## Extracted records

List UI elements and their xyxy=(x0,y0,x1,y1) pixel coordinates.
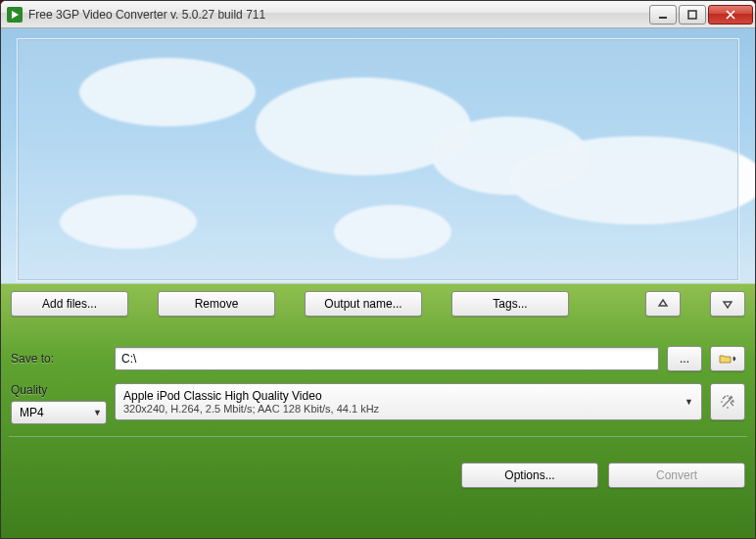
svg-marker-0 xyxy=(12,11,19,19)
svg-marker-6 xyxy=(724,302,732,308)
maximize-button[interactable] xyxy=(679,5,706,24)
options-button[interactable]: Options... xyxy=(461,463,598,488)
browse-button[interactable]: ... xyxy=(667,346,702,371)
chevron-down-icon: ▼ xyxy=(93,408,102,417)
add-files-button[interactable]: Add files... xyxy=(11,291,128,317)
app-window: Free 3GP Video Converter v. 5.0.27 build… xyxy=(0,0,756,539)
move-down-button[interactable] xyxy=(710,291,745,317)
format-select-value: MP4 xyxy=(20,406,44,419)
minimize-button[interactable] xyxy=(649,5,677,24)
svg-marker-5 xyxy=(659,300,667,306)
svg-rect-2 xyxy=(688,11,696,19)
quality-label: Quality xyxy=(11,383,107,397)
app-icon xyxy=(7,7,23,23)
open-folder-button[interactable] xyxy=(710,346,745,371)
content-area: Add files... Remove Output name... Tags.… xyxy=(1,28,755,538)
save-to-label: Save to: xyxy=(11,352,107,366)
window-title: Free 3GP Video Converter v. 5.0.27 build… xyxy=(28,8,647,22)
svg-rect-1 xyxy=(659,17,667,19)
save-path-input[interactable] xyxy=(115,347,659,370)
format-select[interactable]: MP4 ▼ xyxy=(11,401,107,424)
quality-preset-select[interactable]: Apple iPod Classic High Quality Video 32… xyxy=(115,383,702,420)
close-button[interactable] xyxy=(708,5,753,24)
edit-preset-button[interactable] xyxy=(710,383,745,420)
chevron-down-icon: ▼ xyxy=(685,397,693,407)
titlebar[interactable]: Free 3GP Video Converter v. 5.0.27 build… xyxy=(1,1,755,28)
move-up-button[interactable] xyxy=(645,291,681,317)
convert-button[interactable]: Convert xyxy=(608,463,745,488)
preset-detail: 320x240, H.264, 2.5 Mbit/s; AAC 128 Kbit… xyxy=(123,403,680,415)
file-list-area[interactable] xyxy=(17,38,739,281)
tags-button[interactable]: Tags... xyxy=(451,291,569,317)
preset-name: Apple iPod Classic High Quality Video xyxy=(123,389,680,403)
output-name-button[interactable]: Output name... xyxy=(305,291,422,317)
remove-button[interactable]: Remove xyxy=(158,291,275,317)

## Work required
Everything in the entries above should be written out again exactly, except the images.

## Final answer
List UI elements and their xyxy=(x0,y0,x1,y1) pixel coordinates.
svg-marker-0 xyxy=(12,11,19,19)
svg-marker-6 xyxy=(724,302,732,308)
maximize-button[interactable] xyxy=(679,5,706,24)
options-button[interactable]: Options... xyxy=(461,463,598,488)
browse-button[interactable]: ... xyxy=(667,346,702,371)
chevron-down-icon: ▼ xyxy=(93,408,102,417)
add-files-button[interactable]: Add files... xyxy=(11,291,128,317)
app-window: Free 3GP Video Converter v. 5.0.27 build… xyxy=(0,0,756,539)
move-down-button[interactable] xyxy=(710,291,745,317)
format-select-value: MP4 xyxy=(20,406,44,419)
minimize-button[interactable] xyxy=(649,5,677,24)
svg-marker-5 xyxy=(659,300,667,306)
svg-rect-2 xyxy=(688,11,696,19)
quality-label: Quality xyxy=(11,383,107,397)
app-icon xyxy=(7,7,23,23)
open-folder-button[interactable] xyxy=(710,346,745,371)
content-area: Add files... Remove Output name... Tags.… xyxy=(1,28,755,538)
save-to-label: Save to: xyxy=(11,352,107,366)
window-title: Free 3GP Video Converter v. 5.0.27 build… xyxy=(28,8,647,22)
svg-rect-1 xyxy=(659,17,667,19)
save-path-input[interactable] xyxy=(115,347,659,370)
format-select[interactable]: MP4 ▼ xyxy=(11,401,107,424)
quality-preset-select[interactable]: Apple iPod Classic High Quality Video 32… xyxy=(115,383,702,420)
close-button[interactable] xyxy=(708,5,753,24)
edit-preset-button[interactable] xyxy=(710,383,745,420)
chevron-down-icon: ▼ xyxy=(685,397,693,407)
titlebar[interactable]: Free 3GP Video Converter v. 5.0.27 build… xyxy=(1,1,755,28)
move-up-button[interactable] xyxy=(645,291,681,317)
convert-button[interactable]: Convert xyxy=(608,463,745,488)
preset-detail: 320x240, H.264, 2.5 Mbit/s; AAC 128 Kbit… xyxy=(123,403,680,415)
file-list-area[interactable] xyxy=(17,38,739,281)
tags-button[interactable]: Tags... xyxy=(451,291,569,317)
preset-name: Apple iPod Classic High Quality Video xyxy=(123,389,680,403)
output-name-button[interactable]: Output name... xyxy=(305,291,422,317)
remove-button[interactable]: Remove xyxy=(158,291,275,317)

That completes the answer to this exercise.